Lain Hati Lain Harap
- asti pembayun

- Jul 5, 2020
- 1 min read

Aku berbohong dalam segala hal hanya karenamu.
Aku membohongi hati kecilku juga karenamu.
Aku tak pernah mengijinkan mulutku berbicara, mataku menatap segalanya, tak lain juga hanya karenamu.
Aku tidak pernah jujur padamu, jika aku selalu bertemu dengan jemu tiap kali aku menunggu hari Minggu agar bisa melihatmu.
Umumnya, segala kegiatan yang melibatkan kata "menunggu", adalah hal yang sangat mengganggu.

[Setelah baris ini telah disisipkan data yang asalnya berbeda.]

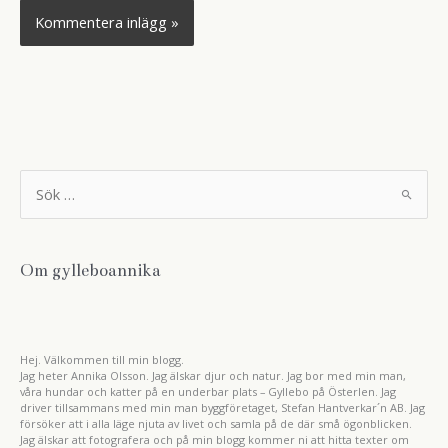
S
ö
k
e
f
t
Om gylleboannika
e
r
:
Hej. Välkommen till min blogg.
Jag heter Annika Olsson. Jag älskar djur och natur. Jag bor med min man,
våra hundar och katter på en underbar plats – Gyllebo på Österlen. Jag
driver tillsammans med min man byggföretaget, Stefan Hantverkar´n AB. Jag
försöker att i alla läge njuta av livet och samla på de där små ögonblicken.
Jag älskar att fotografera och på min blogg kommer ni att hitta texter om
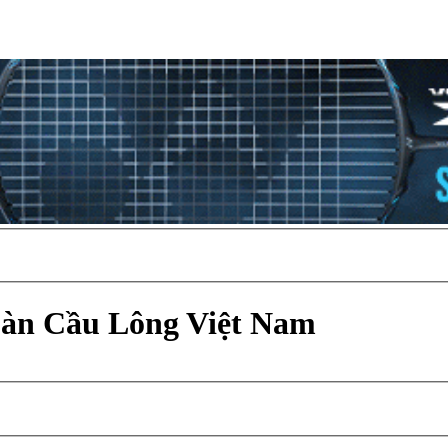
Đàn Cầu Lông Việt Nam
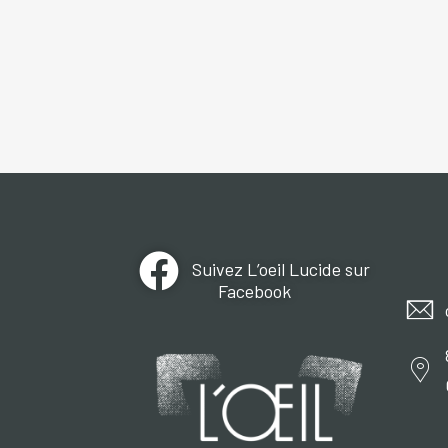
Suivez L’oeil Lucide sur
Facebook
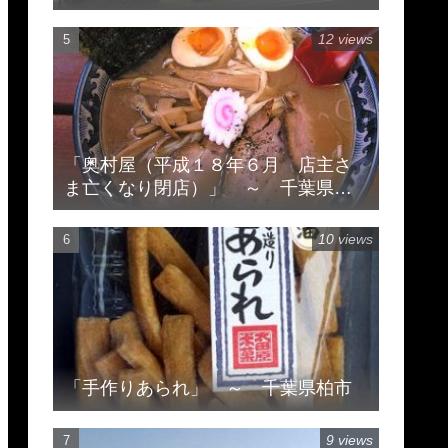
12 views
「奥村屋（平成１８年６月 店主さ
ま亡くなり閉店）」 ～ 千葉県柏
市豊住
10 views
「手作りあられ」 ～ 千葉県柏市
9 views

Aku diam, tak pernah memberitahumu betapa kalut nya aku.
Tapi tidak masalah.
Aku akan menunggu meski kau tak tau.
Tungguku adalah diamnya harapku padamu
Aku suka makan lumpia itu.
Ada dua varian, biasa dan spesial.
Dari dua pilihan yang ada, bagiku tidak ada yang membuat mereka tampak berbeda.
Yang penting, si penjual menyajikannya dalam kondisi panas.
Karena disaat itu, aku akan berhasil membuatmu berlama-lama duduk denganku sambil meniup lumpia panasmu, sebelum kau lahap ke dalam mulutmu.
Lagi-lagi aku tak jujur padamu.
Ku bilang, lumpia depan Hotel Mutiara adalah kesukaanku.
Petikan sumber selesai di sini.